Ambitions to create a genuinely multilingual Internet are being frustrated by technical gridlocks and the solid dominance of Latin script and the English language. Internet domains offering content in local languages and scripts need to be more user friendly if they are to challenge English’s overwhelming domination of the online world, says a report to be presented on February 26 during a conference at UNESCO’s Paris Headquarters. Prepared jointly by UNESCO and EURid, the European registry of Internet Domain Names, it calls on governments and other Internet stakeholders to step up their efforts to remove current obstacles to more languages going online.
There is no reliable count of web pages in English but among users, 27% adopt English and 24% Chinese.

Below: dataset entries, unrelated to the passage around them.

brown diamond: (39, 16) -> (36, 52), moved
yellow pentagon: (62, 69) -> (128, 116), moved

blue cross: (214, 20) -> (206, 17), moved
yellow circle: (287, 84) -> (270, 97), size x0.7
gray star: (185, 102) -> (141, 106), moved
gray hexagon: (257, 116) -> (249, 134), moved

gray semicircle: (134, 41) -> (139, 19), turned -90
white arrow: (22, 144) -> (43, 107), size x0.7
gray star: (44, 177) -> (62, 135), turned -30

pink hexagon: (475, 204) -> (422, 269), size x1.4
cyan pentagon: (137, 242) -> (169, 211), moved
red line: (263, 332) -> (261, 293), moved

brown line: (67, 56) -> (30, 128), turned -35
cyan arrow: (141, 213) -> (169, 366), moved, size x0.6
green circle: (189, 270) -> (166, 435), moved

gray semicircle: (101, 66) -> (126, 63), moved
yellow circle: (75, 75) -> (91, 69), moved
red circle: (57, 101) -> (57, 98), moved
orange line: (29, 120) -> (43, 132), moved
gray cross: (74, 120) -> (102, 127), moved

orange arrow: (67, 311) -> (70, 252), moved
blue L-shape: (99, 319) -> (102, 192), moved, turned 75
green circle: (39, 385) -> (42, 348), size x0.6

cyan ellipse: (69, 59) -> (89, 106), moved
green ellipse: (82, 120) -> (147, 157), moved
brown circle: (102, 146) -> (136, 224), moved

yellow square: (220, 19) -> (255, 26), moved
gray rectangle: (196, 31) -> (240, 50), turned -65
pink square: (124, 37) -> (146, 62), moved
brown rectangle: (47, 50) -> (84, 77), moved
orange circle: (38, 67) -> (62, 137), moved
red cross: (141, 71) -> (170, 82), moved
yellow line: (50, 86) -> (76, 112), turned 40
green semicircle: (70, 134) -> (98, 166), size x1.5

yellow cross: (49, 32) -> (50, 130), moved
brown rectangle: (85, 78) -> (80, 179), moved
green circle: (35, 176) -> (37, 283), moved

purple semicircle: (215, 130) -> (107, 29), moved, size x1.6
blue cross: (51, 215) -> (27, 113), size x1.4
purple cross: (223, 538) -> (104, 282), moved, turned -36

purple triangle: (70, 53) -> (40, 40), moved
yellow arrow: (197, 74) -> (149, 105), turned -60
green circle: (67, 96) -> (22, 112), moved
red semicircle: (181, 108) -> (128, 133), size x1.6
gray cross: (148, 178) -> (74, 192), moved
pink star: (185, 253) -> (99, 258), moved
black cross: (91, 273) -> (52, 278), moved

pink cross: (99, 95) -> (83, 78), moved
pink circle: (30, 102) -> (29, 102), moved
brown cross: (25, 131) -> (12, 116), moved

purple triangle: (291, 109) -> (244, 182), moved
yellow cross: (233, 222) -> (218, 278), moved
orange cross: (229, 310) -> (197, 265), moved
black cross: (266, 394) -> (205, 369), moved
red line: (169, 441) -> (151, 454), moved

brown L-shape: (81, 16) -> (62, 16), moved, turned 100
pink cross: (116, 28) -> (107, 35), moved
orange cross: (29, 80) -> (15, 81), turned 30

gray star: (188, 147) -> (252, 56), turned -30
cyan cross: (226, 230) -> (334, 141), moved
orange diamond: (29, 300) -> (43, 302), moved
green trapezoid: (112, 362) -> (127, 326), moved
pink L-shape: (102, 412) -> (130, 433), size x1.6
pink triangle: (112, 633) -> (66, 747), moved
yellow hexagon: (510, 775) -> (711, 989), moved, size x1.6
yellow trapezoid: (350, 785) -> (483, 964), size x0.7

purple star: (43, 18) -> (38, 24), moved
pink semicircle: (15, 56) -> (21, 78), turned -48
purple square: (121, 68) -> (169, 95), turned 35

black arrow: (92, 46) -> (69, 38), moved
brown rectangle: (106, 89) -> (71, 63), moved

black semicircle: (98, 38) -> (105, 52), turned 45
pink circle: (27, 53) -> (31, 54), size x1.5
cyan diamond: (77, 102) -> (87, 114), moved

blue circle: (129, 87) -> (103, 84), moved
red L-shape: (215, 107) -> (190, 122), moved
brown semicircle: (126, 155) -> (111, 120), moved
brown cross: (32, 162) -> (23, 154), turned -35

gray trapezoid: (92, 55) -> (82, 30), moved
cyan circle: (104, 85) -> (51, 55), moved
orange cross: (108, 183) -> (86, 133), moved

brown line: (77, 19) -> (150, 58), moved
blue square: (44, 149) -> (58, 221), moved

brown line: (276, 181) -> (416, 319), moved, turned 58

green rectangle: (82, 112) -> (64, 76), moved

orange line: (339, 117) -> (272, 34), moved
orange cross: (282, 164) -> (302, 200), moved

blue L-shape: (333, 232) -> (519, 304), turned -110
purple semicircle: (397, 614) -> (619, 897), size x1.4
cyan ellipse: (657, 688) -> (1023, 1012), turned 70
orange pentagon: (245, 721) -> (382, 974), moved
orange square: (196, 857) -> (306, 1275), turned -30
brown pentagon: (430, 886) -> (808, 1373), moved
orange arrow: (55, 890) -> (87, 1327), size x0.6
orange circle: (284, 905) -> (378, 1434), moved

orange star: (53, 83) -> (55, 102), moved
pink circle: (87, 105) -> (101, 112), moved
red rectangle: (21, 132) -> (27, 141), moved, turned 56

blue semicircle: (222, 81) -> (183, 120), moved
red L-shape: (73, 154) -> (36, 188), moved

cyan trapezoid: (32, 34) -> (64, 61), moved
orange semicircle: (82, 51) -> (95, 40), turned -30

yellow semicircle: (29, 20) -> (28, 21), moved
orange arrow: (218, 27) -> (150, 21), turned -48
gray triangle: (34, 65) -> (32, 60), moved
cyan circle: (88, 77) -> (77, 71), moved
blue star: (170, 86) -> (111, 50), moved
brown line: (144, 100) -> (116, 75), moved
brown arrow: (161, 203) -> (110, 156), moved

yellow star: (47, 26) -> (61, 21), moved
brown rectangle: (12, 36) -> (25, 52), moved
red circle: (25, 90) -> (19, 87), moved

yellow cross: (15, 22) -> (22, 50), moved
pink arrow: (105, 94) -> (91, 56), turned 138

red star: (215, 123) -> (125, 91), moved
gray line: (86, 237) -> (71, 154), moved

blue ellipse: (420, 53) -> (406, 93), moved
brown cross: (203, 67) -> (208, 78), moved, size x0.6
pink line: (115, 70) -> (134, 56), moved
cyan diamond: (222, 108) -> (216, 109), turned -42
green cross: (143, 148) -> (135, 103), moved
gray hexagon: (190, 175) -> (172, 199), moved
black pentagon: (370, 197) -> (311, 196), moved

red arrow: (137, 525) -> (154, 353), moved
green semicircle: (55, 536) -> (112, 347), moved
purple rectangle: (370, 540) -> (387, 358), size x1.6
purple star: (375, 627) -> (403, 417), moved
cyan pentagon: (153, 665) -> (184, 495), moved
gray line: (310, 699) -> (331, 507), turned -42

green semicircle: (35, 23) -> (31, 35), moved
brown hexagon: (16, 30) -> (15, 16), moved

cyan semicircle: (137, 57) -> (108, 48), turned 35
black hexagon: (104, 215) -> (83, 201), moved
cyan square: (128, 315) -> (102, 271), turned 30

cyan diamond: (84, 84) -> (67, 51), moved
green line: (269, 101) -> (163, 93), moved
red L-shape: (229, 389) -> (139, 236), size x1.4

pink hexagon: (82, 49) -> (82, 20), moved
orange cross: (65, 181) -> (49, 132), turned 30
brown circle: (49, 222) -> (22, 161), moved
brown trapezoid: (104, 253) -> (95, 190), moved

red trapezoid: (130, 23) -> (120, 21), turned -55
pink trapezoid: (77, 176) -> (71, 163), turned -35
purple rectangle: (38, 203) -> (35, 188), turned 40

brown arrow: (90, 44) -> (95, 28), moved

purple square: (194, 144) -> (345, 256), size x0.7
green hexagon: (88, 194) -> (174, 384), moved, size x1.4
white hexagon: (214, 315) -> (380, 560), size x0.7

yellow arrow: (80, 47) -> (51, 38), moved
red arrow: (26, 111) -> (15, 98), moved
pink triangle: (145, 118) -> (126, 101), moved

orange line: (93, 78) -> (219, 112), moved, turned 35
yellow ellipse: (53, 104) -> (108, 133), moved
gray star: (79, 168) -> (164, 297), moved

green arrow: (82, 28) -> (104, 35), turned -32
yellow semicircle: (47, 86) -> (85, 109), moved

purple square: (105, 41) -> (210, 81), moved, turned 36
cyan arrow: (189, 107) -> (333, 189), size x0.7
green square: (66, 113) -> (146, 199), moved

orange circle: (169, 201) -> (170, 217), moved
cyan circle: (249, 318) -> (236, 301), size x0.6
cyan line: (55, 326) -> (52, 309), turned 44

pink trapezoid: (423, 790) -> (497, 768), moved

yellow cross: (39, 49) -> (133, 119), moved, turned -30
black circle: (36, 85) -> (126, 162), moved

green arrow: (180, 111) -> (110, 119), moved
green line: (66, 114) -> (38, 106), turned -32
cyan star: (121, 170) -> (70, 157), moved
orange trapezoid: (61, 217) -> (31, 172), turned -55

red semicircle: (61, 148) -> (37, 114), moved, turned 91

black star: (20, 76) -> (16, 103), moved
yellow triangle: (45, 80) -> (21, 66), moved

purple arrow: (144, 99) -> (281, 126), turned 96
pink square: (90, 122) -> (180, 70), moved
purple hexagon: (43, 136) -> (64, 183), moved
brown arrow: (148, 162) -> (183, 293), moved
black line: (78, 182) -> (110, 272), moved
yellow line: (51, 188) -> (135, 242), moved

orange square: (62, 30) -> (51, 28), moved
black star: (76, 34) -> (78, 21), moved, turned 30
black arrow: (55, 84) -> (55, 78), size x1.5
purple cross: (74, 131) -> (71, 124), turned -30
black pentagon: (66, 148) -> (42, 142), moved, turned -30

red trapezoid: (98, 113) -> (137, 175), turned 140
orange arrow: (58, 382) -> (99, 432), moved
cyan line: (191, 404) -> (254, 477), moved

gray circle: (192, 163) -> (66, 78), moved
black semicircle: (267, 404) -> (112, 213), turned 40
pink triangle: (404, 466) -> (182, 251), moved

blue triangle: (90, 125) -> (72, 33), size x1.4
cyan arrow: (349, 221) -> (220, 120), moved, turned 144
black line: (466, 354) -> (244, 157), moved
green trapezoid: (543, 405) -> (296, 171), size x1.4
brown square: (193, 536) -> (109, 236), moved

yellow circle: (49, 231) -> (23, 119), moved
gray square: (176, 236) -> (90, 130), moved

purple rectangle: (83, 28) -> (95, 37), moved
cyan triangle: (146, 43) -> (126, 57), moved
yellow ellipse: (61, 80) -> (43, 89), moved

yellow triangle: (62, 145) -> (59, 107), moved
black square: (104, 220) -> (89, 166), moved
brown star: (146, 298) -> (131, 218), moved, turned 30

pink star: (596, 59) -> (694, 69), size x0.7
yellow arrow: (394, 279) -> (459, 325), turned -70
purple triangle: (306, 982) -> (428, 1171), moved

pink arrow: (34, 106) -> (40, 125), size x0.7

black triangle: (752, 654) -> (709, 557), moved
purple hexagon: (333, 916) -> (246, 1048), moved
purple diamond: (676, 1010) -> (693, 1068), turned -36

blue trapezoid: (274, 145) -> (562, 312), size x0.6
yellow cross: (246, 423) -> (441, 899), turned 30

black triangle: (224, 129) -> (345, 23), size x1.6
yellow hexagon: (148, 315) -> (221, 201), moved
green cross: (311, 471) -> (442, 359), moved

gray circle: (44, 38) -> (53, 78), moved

An estimated 56% of web sites are in English.
English was entrenched as the founding language of the Internet by the Domain Names System (DNS) which accommodates hundreds of millions of web addresses around the globe. DNS was launched on the basis of the American Standard Code for Information Interchange which favours Latin script by only allowing the characters a-z, the numbers 0-9 and the hyphen.
With an eye on breaking out of this linguistic ghetto, technical standards were developed for Internationalised Domain Name (IDNs), allowing domain names to be written in non-Latin scripts such as Chinese, Arabic, Cyrillic or Hangul, the Korean alphabet. Countries where IDNs are taking off are the Russian Federation, the Republic of Korea and China.
The Report criticises most of the 19 country code IDNs currently operating for failing to capture the public imagination. IDNs are not user friendly and do not work well for emails or even Facebook accounts, says the report.
EURid-UNESCO conclusions urge policy makers to regard the promotion and deployment of IDNs as a key component of digital literacy.